Por ello, además de cierta contención del gasto corriente y acudir al endeudamiento, parece inevitable aumentar los ingresos públicos, para lo que a su vez existen dos alternativas: aumentar los impuestos o reducir el fraude fiscal. Esto último es inexcusable, no sólo por el aumento de recaudación que conlleva, sino también como un ejercicio de justicia que haría más comprensible el aumento de la presión fiscal a los asalariados sin resquicios fiscales, pues es provocador que sólo 360.000 españoles (el 2% de los contribuyentes al IRPF) declaren rentas superiores a 84.000 euros anuales.

Además de la deseable intensificación de la lucha contra el fraude fiscal, la subida de impuestos es inevitable si queremos ir reconduciendo las finanzas públicas hacia un nivel de déficit tolerable. A nadie le agrada que le aumenten los impuestos, por lo que determinar qué impuestos y en qué medida se elevan es el gran problema. Posiblemente lo más sensato sea hacer retoques en varios impuestos. Entre ellos el IVA, que puede ser el que menos distorsiones provoque en un contexto no inflacionista y con cierto margen de recorrido frente a la media europea. Las rentas de capital también pueden tener un pequeño margen de subida, pero no se puede presionar mucho al alza en un país necesitado de ahorro y financiación empresarial. Tal vez sea la ocasión para reconsiderar la precipitada desaparición del Impuesto de Patrimonio, y algunas figuras con muy baja tributación, como las sicav, merecerían una reconsideración fiscal. El aumento del IRPF parece descartado por el Gobierno por su impopularidad, aunque un ligero aumento lineal que no afectase a las rentas más bajas podría aumentar la recaudación significativamente.
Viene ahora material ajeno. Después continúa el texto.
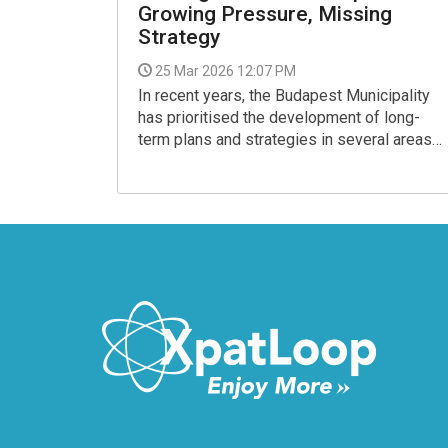
Growing Pressure, Missing
Strategy
25 Mar 2026 12:07 PM
In recent years, the Budapest Municipality
has prioritised the development of long-
term plans and strategies in several areas
of transport. However, urban road traffic has
largely been left out. The road network plan
amounts to little more than a single diagram,
while a comprehensive parking strategy has
yet to be produced, despite repeated
requests and official responses
acknowledging the issue.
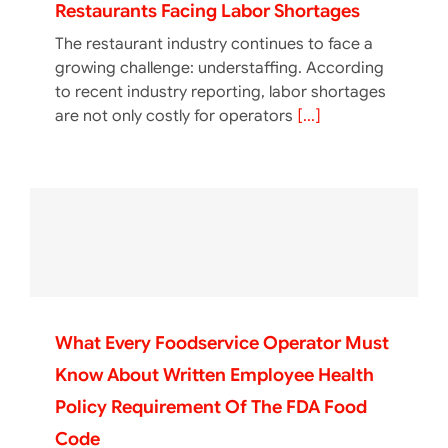
Restaurants Facing Labor Shortages
The restaurant industry continues to face a
growing challenge: understaffing. According
to recent industry reporting, labor shortages
are not only costly for operators
[...]
What Every Foodservice Operator Must
Know About Written Employee Health
Policy Requirement Of The FDA Food
Code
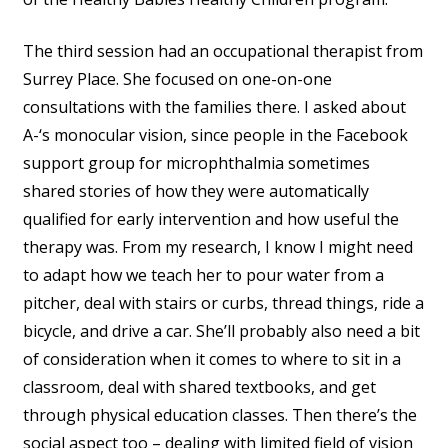
The third session had an occupational therapist from
Surrey Place. She focused on one-on-one
consultations with the families there. I asked about
A-‘s monocular vision, since people in the Facebook
support group for microphthalmia sometimes
shared stories of how they were automatically
qualified for early intervention and how useful the
therapy was. From my research, I know I might need
to adapt how we teach her to pour water from a
pitcher, deal with stairs or curbs, thread things, ride a
bicycle, and drive a car. She’ll probably also need a bit
of consideration when it comes to where to sit in a
classroom, deal with shared textbooks, and get
through physical education classes. Then there’s the
social aspect too – dealing with limited field of vision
En el debate fiscal suelen quedar al margen algunos impuestos menores, que merecerían ser reconsiderados. Particularmente el IBI que, en un contexto en el que los ayuntamientos se encuentran lastrados por la merma de ingresos, su revisión al alza podría ser decisivo en el equilibrio de las finanzas municipales. Además es un impuesto progresivo y con bajos niveles de recaudación, y su posible elevación tendría otros beneficios colaterales, como frenar la especulación, desalentar las viviendas vacías y estimular un mayor control ciudadano de los gobiernos municipales. Tampoco debe obviarse la oportunidad de revisar algunas tasas y precios públicos cuyos bajos niveles no están justificados, tales como las tasas universitarias, el copago sanitario o el transporte público.

Imagino que no habré logrado que los lectores que han tenido la paciencia de leer hasta aquí estén de acuerdo completamente con lo expuesto, pero albergo la esperanza de que compartan que existen múltiples posibilidades para enfrentarse a los estragos fiscales de la crisis y que el dilema no es un sí o un no a las subidas de impuestos.